■ **WORK REQUIRED**: When a record contains an image, skip the image and retype the rest of that record exactly.

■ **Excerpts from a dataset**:
━━━━━━━━━━━━━━━━━━━━

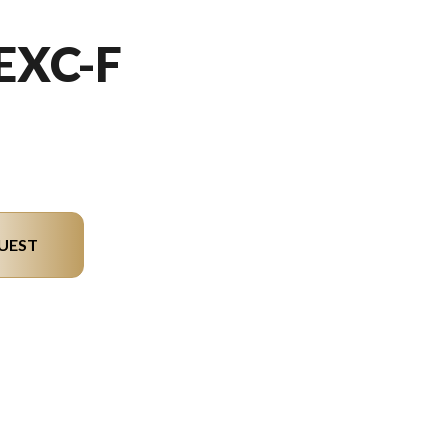
EXC-F
UEST
el version in the image is the 500 EXC-F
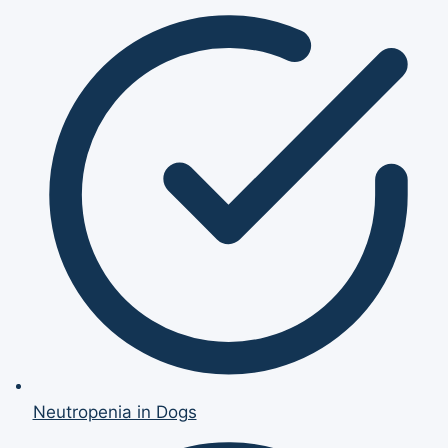
Neutropenia in Dogs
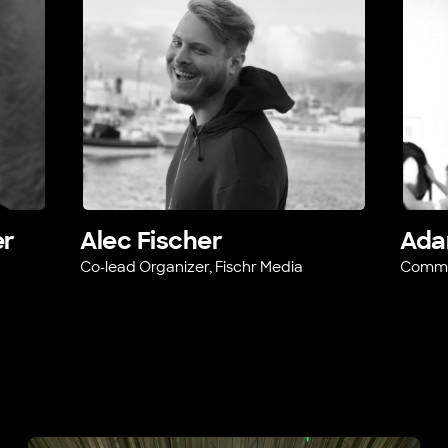
er
Alec Fischer
Ada
Co-lead Organizer, Fischr Media
Commun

━━━━━━━━━━━━━━━━━━━━

■ **YOUR SOLUTION**:
EXC-F
UEST
el version in the image is the 500 EXC-F
Neutropenia in Dogs
er
Alec Fischer
Ada
Co-lead Organizer, Fischr Media
Commun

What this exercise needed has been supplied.